##### Exercise input

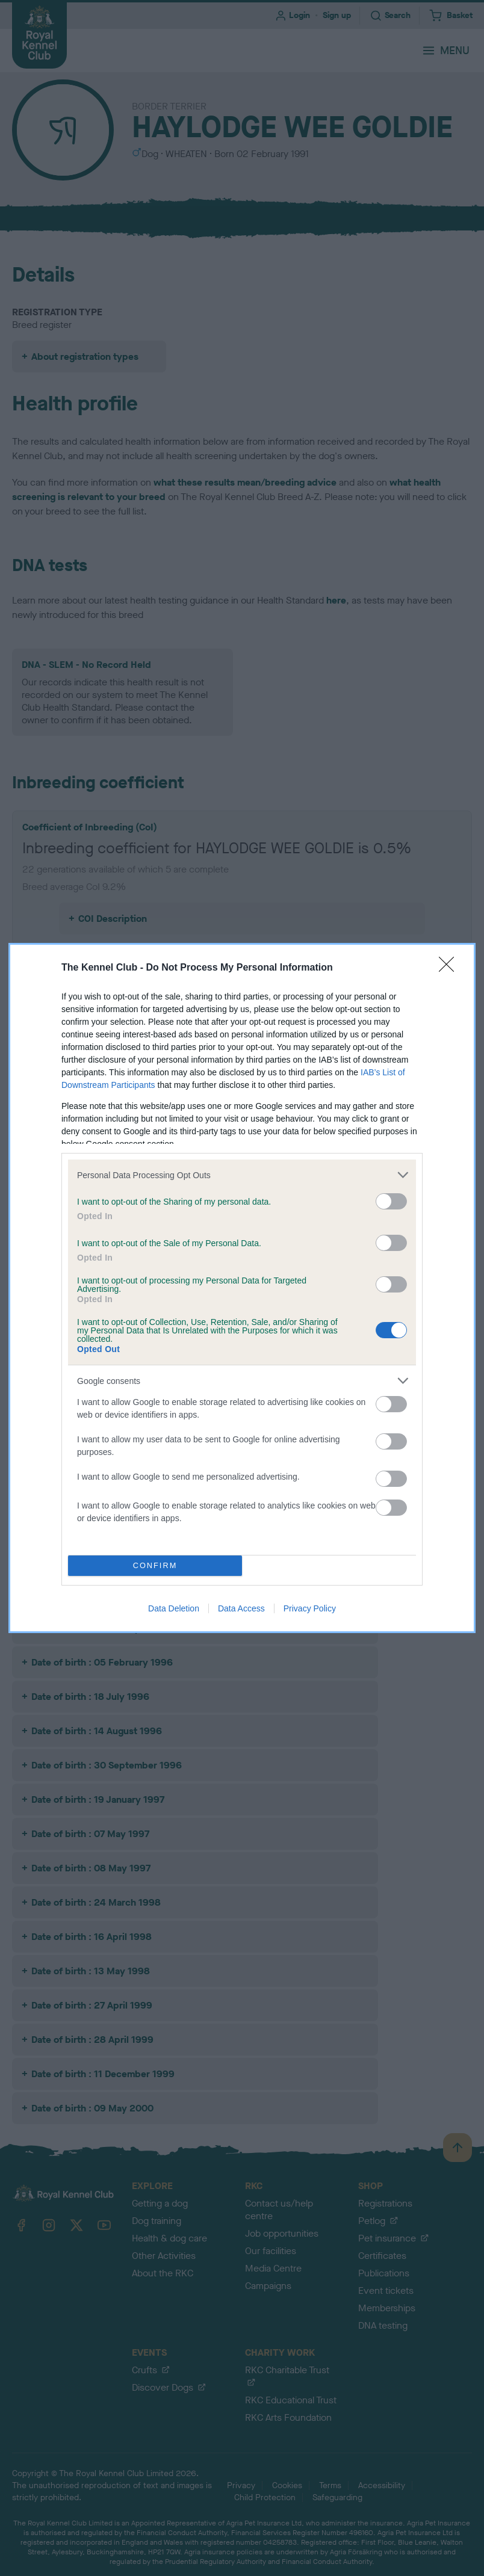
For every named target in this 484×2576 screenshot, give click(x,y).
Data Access (241, 1608)
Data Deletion (173, 1608)
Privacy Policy (310, 1608)
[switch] (391, 1201)
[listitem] (242, 1175)
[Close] (450, 968)
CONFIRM (155, 1566)
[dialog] (242, 1288)
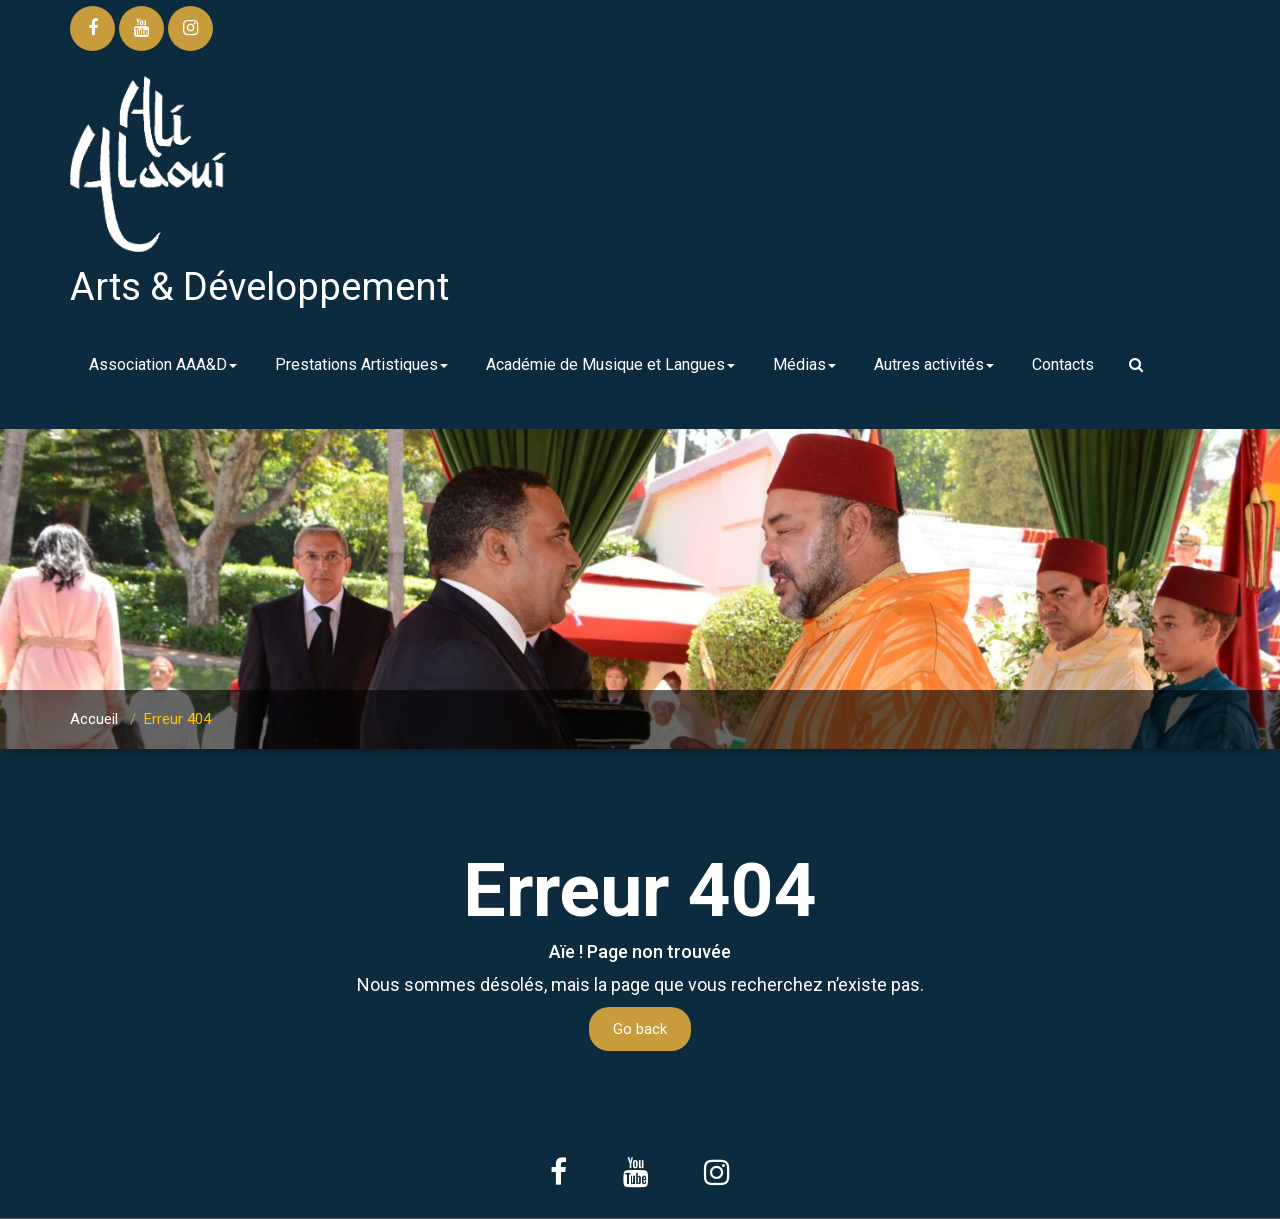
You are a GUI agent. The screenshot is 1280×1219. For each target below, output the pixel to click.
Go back (640, 1029)
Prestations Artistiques (361, 364)
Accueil (94, 719)
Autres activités (934, 364)
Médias (804, 364)
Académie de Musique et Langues (610, 364)
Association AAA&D (163, 364)
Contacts (1063, 364)
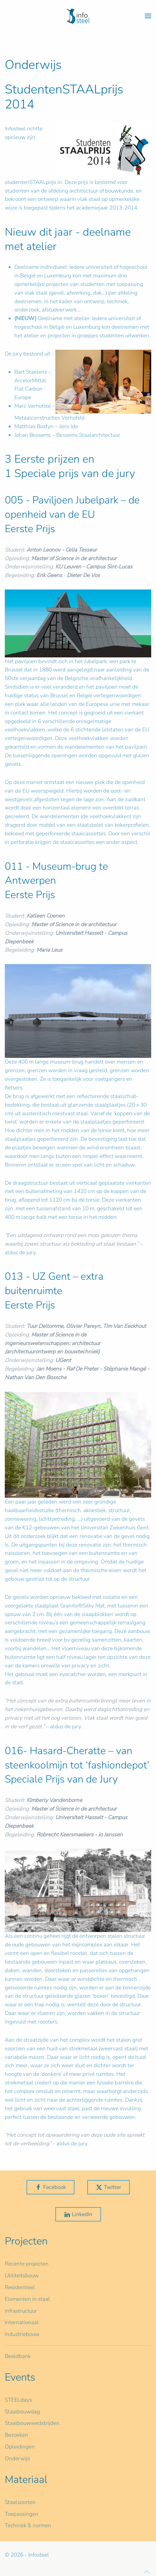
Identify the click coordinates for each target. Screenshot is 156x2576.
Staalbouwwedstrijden (32, 2423)
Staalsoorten (20, 2502)
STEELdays (18, 2400)
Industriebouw (22, 2334)
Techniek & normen (28, 2525)
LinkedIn (78, 2214)
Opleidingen (20, 2446)
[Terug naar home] (78, 16)
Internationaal (22, 2322)
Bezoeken (16, 2435)
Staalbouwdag (22, 2411)
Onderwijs (17, 2458)
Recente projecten (27, 2263)
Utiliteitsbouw (22, 2275)
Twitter (108, 2187)
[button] (148, 16)
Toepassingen (21, 2514)
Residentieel (20, 2287)
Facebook (50, 2187)
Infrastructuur (21, 2311)
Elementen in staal (27, 2299)
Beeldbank (18, 2356)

##########

◆ What this task involves
Going from the line that has "Staalbouwdag (22, 2411)" through the last line of the entries, retype each line exactly as given and add nothing.

◆ Exercise response
Staalbouwdag (22, 2411)
Onderwijs (17, 2458)
Recente projecten (27, 2263)
Utiliteitsbouw (22, 2275)
Twitter (108, 2187)
[button] (148, 16)
Toepassingen (21, 2514)
Residentieel (20, 2287)
Facebook (50, 2187)
Infrastructuur (21, 2311)
Elementen in staal (27, 2299)
Beeldbank (18, 2356)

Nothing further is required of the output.